One of my research areas is safety and health ethics. With all due respect to my beloved cat (unimaginatively named Pretty Cat), I would recommend to anyone interested in the field of ethics Jeremy Stangroom’s Would You Eat Your Cat? Key Ethical Conundrums and What They Tell You about Yourself. This witty and easy-to-read book examines classic thought experiments and conundrums invented to challenge our preconceptions that philosophers have posited throughout the ages. The author succinctly educates us on the basic principles of ethics,
metaphysics, and philosophy. He then enlightens us on the various schools of thought used to tackle moral dilemmas—and claims that our chosen approaches reflect our deeply held beliefs, influence our worldview, and tell us something important about
how we see ourselves. Also, this book makes it clear that situational context and the priorities we set among our values (which often conflict) are essential considerations in ethical decision making, no matter what field of study or work we are engaged
in. Would I eat Pretty Cat? Yuck! Definitely not in most circumstances. But, if my family were starving to death, I would probably serve Pretty Cat on a platter with some fava beans and a nice Chianti. Sorry, Pretty Cat.
As part of a group working on IUP’s new minor in teamwork, we discussed using Grit as a common reader for students in that program. The concept is simple. Having “grit” is a personal ethic of being persistent and never giving up. The book emphasizes
the understanding that hard work, passion, and perseverance can be more important than talent. In this book, I saw myself—someone who has no particular talent. I can’t sing. I can’t dance. I am not artistic and have no athletic ability, but I work
hard, and it has paid off for me. Written by Angela Duckworth, Grit has some key takeaways for students to develop an attitude of perseverance and passion, recognizing that highly successful people are resilient and hardworking.
In Small Things Forgotten
By James Deetz, In Small Things Forgotten does what archaeology does best: use the leavings of past peoples to answer big questions about our modern selves. Deetz’s big question is nothing less than “How did we become American?” and he answers
it by drawing on the houses, tableware, and gravestones of our ancestors. Using these tangible, archaeological sources, Deetz shows that on the eve of the American Revolution, Anglo-Americans were more like their British cousins than at any time since
they began coming to North America. This debunks the idea that the revolution was about cultural independence and points the reader to explore how the trajectory of that history continues into the modern day. Deetz covers all of this ground in a pithy
260 pages, while also providing a primer on how archaeologists explore the past. In Small Things Forgotten is the academic beach book that should be on every educated American’s summer reading list.

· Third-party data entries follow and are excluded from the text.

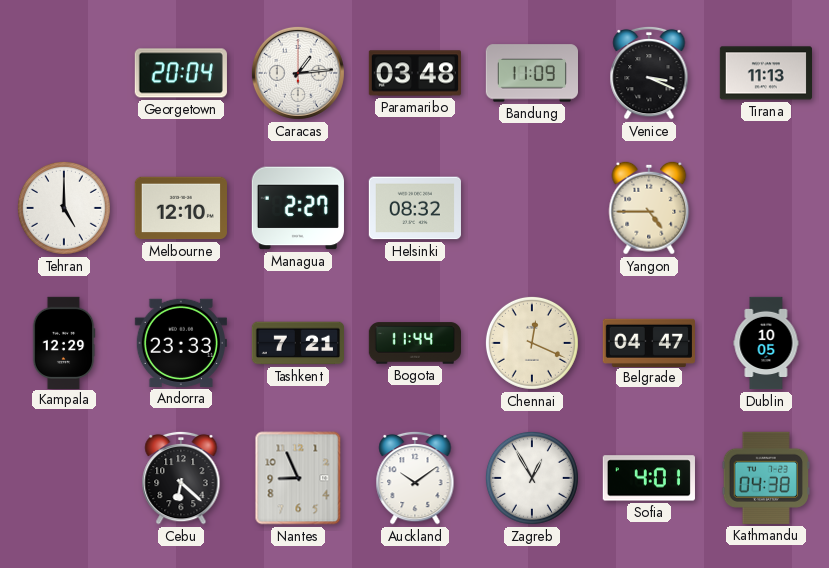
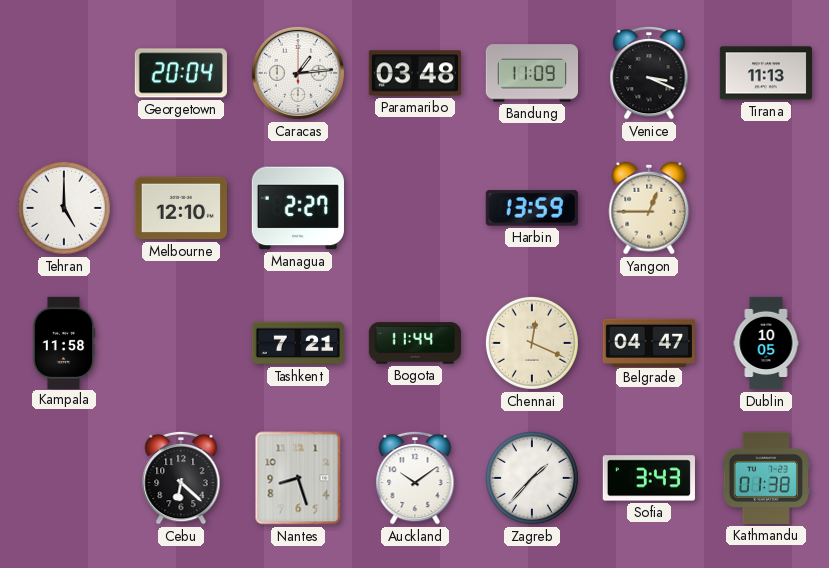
Helsinki: 08:32 -> none
Harbin: none -> 13:59
Yangon: 4:45 -> 12:45
Kampala: 12:29 -> 11:58
Andorra: 23:33 -> none
Nantes: 8:56 -> 8:27
Zagreb: 12:55 -> 1:37
Sofia: 4:01 -> 3:43
Kathmandu: 04:38 -> 01:38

Mary Lou Zanich, Psychology (retired) and president, Indiana Free Library Board of Trustees
The Grapes of Wrath
As an experimental psychologist, I often look to the lab for answers about human behavior and thought. Many fine books address this research, but valuable insights about the human condition can also be found in literature. John Steinbeck’s The Grapes of Wrath,
set in the aftermath of the Depression-era Dust Bowl, nominally addresses the lives of people displaced from traditional family farms who must move across the country to find work in large-scale agribusinesses. On a deeper level, the book depicts
prejudice and discrimination, the inequities between the “haves” and the “have-nots,” and the relative importance of the individual vs. the group. We are confronted by considerations of the nature of family, of changing gender roles, and of the central
notion of human dignity. The journey of the Joads teaches us about community and, more than anything, about human resilience in the face of adversity: We survive because of the internal resources we each have and because of the resources we draw from
others. I first read this book in high school, and the power of that message has stayed with me for 50 years.
Kevin Eisensmith, Music
The World of Jazz Trumpet
Referred to as “America’s classical music,” jazz is one of North America’s oldest and most celebrated musical genres. Jazz’s history can be traced back to the early part of the 20th century. It began as the fusion of Negro spirituals and work songs with
the European music tradition and instrumentation. Ken Burns called jazz “the purest expression of American democracy; a music built on individual and compromise, independence, and cooperation.” Sadly, while jazz is embraced and celebrated in most
European and Asian countries in the 21st century, Americans seem less interested. The author of The World of Jazz Trumpet, Scotty Barnhart, is the Count Basie Orchestra’s music director, an accomplished trumpet player, and a lifelong student
of jazz. His book is a great read for anyone who wants to learn about the history of jazz. Scotty is also a former student of mine. My photo (taken in 1983, when Scotty studied with me) can be found in the book, but I won’t say on which page!